Surveying the view from 10,700ft up, at the Matterhorn Hut, I looked down on the Furgg Glacier – or what remains of it. Glaciers in the Alps are in retreat, quite dramatically in places, as clear evidence of climate change.
Mention the word ‘Glacier’ to many people and they think of ribbons of pristine whiteness with the occasional knife-like slash – evidence of a crevasse. In reality, in summer, glaciers tend to be nothing like that – usually dirty grey in colour and conveyor belts of rock debris. The image above is a view down onto the Furgg Glacier through a long lens – 375mm. In processing I have upped the contrast for aesthetic reasons.
The whitish areas are where snow is still lying, covering the underlying glacial ice. The grey areas are where the snow has melted revealing the ice – criss-crossed with crevasses which are formed where the ice has buckled and become distorted due to changes in the gradient of the underlying slope.
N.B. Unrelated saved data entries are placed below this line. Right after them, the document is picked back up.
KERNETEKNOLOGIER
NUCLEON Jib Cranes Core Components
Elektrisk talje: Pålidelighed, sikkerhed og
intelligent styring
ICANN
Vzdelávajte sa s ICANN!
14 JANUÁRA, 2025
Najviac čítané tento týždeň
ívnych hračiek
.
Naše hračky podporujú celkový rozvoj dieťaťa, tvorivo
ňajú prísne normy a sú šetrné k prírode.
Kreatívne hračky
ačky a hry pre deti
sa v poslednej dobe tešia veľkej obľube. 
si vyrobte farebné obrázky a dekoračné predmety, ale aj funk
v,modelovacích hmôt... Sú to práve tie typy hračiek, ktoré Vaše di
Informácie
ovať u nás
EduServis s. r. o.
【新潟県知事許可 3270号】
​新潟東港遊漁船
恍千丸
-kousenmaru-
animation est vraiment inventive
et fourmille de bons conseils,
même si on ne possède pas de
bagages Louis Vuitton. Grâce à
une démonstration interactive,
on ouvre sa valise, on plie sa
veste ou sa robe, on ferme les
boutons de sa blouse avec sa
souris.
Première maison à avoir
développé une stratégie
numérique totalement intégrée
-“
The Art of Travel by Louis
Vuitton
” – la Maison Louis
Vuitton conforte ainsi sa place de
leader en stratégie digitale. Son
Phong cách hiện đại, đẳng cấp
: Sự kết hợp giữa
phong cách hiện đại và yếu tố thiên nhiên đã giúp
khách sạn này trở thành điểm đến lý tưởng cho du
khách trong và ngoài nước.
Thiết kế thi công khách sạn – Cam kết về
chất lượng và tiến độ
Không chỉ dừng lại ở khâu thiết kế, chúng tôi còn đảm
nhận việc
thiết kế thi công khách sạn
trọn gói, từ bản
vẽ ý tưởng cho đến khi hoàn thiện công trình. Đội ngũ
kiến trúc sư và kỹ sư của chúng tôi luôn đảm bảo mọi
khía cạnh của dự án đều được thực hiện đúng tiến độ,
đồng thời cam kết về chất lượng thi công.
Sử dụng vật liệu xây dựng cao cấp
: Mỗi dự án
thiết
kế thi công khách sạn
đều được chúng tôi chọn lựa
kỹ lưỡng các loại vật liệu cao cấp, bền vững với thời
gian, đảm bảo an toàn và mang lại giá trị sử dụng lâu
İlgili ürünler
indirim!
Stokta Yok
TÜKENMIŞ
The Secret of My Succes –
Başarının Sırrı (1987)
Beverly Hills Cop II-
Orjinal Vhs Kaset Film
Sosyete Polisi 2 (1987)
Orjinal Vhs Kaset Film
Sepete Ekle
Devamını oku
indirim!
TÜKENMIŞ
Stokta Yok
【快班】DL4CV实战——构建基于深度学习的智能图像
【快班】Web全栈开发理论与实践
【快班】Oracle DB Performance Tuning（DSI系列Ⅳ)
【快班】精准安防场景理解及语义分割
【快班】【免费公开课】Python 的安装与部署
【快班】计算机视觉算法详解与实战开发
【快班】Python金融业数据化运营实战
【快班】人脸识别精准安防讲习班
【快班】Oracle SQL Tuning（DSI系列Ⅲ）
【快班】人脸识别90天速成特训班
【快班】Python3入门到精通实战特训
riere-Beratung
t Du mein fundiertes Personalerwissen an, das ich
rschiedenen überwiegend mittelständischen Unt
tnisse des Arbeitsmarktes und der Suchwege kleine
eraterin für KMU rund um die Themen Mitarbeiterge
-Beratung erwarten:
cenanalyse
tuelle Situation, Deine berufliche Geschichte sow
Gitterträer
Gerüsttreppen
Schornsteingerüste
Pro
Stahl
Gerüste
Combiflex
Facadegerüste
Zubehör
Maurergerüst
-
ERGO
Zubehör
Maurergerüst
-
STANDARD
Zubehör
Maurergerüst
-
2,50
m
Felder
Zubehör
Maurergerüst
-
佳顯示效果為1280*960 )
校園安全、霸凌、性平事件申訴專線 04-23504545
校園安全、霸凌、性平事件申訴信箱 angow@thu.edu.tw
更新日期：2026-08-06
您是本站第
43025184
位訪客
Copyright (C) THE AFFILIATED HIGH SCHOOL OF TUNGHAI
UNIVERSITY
The image is semi-abstract. What attracts my attention the most are the lines that run through the image. Almost like contour lines drawn by an unseen hand. What has created these lines? The answer is that they are evidence of the tracks of stones, rocks, debris, dirty snow that has rolled, slid, trickled down the steep glacial slope cutting grooves in the snow cover.
The image below, zoomed-out, shows the proximity of a rock wall above the glacier that is the source of much of the debris. I don’t recall seeing a glacier quite so precisely etched as this one ever before.